On Tyler’s points #3, #4, and #8, as best I can understand them I just don’t see that Tyler has identified facts on which we disagree. Sure we may have "very distinct analytical engines", though even that is a bit of an exaggeration. But it does make perfect sense for people to take advantage of their comparative advantages at different styles. The problem only comes when we conclude for no good reason that our favored style is more informative than others.

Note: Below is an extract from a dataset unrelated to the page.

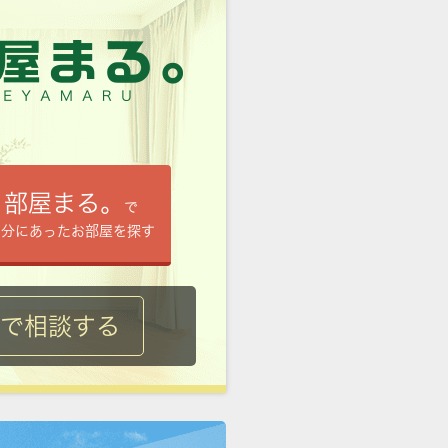
部屋まる。
で
自分にあったお部屋を探す
ルで相談する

Reviewing the items, I think I mostly agree with Robin. I have different views on uploads, but wouldn't but the chance of anyone becoming an upload after centuries as low as Cowen's 1%. Rather, my view is that uploads are likely to come last - and have correspondingly low economic impact. p(success) = one in ten thousand also seems over-confident for Cowen's cryonics prediction to me. Rah, the belief-value dichotomy!
I have a practical question: Just $200 per year for Alcor? Even with term life insurance, an $80K (charge for head only) policy is over $500/year for someone with Robin's published stats; and that doesn't even protect against senescence like a more expensive whole life policy. Add Alcor's yearly dues of $600 or $1200, and that $200 figure starts to look an order of magnitude too low.